The Unhealthy Side of Wellness
We've become a nation of obsessive scolds, smug and superior when we think we've achieved good health.
Fighting Words is a column in which writers rub you the wrong way with their unpopular but well-argued opinions on fitness, health, nutrition, what have you. Got something to get off your chest? Send your pitch to firstname.lastname@example.org.
As a college professor I'm often amazed at how seriously my students take their personal health. They worry about getting enough sleep, about eating right and getting to the gym. When I was 19, I drank a whole lot of coffee, smoked weed, stayed up late most nights writing poetry. My friends and I didn't worry about cholesterol or blood pressure. We had other priorities—making art, seeing the world, having mind-blowing sex.
The culture that once admired smoking, drinking, and a tendency toward recklessness is now hyper-focused on health. We've become a nation of obsessive scolds, smug and superior when we think we've achieved good health (however fleetingly), self-righteous when we think others are slacking off.

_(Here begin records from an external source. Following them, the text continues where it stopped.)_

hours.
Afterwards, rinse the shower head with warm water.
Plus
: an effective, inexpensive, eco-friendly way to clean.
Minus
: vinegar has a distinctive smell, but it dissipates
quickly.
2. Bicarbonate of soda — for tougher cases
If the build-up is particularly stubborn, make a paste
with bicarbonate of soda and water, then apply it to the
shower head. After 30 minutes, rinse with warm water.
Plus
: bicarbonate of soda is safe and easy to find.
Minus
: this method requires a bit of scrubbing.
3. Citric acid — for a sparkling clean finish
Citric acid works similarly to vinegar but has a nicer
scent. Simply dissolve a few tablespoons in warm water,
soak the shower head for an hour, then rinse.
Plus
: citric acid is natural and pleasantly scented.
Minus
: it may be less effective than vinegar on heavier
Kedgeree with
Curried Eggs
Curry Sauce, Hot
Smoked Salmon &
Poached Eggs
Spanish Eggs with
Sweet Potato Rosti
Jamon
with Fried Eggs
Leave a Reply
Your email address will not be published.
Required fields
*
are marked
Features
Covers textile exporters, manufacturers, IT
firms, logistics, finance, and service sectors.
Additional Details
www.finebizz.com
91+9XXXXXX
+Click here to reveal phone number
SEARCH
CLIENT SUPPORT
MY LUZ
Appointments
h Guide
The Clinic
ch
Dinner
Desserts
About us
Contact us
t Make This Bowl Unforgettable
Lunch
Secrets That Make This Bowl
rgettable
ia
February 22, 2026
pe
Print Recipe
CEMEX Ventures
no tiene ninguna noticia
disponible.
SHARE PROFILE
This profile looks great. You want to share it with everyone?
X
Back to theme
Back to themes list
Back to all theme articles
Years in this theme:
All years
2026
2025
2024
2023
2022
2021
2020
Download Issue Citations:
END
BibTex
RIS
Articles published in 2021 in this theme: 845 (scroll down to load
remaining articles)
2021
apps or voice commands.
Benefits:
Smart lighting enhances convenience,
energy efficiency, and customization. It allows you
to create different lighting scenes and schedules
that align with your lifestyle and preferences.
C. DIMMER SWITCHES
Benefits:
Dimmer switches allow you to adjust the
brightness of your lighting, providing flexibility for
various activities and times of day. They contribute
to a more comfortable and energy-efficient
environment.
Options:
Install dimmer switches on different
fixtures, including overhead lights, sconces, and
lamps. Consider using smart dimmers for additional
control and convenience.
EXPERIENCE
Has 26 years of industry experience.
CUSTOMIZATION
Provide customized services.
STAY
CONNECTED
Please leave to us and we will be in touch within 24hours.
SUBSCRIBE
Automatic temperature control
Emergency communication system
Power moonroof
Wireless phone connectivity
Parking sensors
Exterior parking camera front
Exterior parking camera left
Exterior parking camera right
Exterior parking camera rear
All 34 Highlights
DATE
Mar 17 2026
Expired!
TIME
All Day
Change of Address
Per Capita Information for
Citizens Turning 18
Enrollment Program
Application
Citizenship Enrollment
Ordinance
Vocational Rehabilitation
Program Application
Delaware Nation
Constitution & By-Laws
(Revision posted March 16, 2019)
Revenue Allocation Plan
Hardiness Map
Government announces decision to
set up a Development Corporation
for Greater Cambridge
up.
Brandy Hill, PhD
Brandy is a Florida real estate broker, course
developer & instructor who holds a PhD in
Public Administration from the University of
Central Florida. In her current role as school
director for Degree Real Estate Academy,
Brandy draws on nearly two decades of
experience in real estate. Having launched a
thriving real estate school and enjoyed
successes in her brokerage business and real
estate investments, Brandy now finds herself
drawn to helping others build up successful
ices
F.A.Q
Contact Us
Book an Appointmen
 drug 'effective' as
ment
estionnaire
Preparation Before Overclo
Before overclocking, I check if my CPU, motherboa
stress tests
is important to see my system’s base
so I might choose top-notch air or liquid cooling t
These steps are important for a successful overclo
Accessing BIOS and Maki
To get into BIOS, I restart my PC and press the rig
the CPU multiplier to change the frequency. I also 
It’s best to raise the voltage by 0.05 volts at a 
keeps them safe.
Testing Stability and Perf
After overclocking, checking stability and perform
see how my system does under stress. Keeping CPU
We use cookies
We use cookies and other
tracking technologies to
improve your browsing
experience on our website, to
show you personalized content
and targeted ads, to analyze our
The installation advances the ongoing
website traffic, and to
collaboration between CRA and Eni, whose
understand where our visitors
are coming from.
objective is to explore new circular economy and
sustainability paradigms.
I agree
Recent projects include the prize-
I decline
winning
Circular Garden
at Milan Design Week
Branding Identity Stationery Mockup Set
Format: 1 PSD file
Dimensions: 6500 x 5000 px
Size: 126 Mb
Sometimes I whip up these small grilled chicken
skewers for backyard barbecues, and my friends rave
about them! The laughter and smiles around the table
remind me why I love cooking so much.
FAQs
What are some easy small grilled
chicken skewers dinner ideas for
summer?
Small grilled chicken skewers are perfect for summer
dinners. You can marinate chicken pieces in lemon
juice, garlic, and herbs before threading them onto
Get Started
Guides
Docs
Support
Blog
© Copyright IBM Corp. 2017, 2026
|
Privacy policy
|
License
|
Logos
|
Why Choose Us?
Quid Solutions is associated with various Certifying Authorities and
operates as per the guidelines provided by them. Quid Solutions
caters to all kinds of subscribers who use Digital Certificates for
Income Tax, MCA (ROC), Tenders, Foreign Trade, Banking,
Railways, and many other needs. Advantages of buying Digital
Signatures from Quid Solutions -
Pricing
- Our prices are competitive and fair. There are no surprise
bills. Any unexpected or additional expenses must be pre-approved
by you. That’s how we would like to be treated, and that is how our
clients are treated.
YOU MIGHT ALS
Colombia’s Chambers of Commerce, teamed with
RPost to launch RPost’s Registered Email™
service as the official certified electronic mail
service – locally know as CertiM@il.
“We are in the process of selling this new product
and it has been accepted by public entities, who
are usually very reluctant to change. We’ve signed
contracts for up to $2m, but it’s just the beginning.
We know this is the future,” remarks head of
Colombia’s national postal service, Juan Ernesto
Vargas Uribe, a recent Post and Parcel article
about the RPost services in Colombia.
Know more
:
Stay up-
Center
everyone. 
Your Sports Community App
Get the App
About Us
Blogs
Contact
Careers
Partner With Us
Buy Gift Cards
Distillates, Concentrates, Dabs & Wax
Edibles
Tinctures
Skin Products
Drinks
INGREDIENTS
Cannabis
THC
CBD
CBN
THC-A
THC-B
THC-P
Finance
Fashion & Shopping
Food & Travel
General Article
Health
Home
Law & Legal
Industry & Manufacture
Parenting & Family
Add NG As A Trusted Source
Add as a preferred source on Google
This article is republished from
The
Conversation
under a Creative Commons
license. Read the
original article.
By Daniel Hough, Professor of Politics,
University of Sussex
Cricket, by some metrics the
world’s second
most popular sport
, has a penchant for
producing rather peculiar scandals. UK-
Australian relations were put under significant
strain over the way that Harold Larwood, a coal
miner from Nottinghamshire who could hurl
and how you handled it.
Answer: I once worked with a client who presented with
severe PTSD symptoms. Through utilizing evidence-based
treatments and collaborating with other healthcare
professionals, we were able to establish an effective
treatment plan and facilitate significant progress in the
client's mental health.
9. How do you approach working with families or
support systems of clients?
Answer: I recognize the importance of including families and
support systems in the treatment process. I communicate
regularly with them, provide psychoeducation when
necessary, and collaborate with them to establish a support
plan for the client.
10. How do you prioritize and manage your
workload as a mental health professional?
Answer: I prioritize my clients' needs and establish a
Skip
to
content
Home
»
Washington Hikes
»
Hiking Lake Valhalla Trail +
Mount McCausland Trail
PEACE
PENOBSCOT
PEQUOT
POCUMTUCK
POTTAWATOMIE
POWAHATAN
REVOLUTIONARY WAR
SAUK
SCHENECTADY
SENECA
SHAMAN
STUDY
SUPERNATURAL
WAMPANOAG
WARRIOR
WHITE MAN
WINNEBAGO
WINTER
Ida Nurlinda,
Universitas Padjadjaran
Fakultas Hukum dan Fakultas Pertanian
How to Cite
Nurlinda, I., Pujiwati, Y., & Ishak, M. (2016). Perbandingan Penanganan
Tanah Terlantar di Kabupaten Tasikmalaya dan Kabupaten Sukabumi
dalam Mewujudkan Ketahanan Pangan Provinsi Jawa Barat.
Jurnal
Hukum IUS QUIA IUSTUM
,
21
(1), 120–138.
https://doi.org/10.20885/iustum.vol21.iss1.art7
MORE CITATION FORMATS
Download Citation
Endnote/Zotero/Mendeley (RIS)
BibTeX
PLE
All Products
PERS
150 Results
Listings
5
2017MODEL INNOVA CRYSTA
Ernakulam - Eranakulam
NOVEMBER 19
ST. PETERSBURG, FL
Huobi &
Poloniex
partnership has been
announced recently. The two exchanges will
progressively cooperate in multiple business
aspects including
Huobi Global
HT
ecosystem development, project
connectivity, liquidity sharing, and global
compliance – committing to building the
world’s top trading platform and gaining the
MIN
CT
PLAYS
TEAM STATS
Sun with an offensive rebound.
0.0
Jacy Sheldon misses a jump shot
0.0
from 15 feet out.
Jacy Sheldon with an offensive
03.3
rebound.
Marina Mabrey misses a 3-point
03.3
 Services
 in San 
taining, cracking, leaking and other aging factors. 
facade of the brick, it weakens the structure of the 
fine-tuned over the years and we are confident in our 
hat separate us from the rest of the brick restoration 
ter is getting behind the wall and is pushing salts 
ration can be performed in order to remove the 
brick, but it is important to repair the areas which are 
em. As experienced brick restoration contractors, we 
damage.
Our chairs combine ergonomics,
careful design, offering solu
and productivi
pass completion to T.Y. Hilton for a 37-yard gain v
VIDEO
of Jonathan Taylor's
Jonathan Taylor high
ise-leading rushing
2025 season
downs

The irony is that such "healthism"—prioritizing health above all else—actually gets in the way of our overall well-being. Not only does it make us annoyingly judge-y about ourselves and other people, it ignores the fact that there's more to life than a good cholesterol reading.
Don't get me wrong: a good cholesterol reading is great. So are getting exercise and eating well and getting enough sleep and other life choices that promote wellness. But healthism takes things further. Sometimes too far.
"Healthism is about making self-care a moral responsibility, something to be pursued above all else—to even be the thing worth living for," explains Julie Guthman, a professor of social sciences at the University of California Santa Cruz. It encourages—even requires—us to be obsessed with our own health and sanctimonious about other people's.
You might even say that health—at least physical health—has become our national religion, complete with moral distinctions between good and bad, virtue and sin. We're "good" when we eat skinless chicken and "bad" when we eat chocolate cake. We're "good" when we work out and "bad" when we nap instead. And that's problematic for all sorts of reasons.
For one thing, health is individual. When I had mono as an adult I napped every day, and those naps were healthier for me than trips to the gym would have been. My healthy meal might look pretty different from one for someone with, say, cystic fibrosis or cancer. But the reductionist language of healthism brushes off such nuances, insisting instead on blanket recommendations ("Everyone should work out daily!" "Eating sugar is bad for you!").
For another, the compulsive pursuit of good health suggests that if you do everything right you will live a long and healthy life. You might even live forever. We don't rationally think that, of course. But at its heart, healthism is an obsessive quest to outwit death, a search we know to be impossible and still somehow hope is true.
Because that quest is by definition impossible, it makes us anxious. Sometimes very anxious. "Since health can never be achieved once and for all, it requires constant vigilance in monitoring and constant effort in enhancing," points out Guthman in her book Weighing In: Obesity, Food Justice, and the Limits of Capitalism. Like Sisyphus rolling the boulder uphill, we're doomed to keep pushing ourselves, only to find that age or disease or chance sends the boulder crashing back down.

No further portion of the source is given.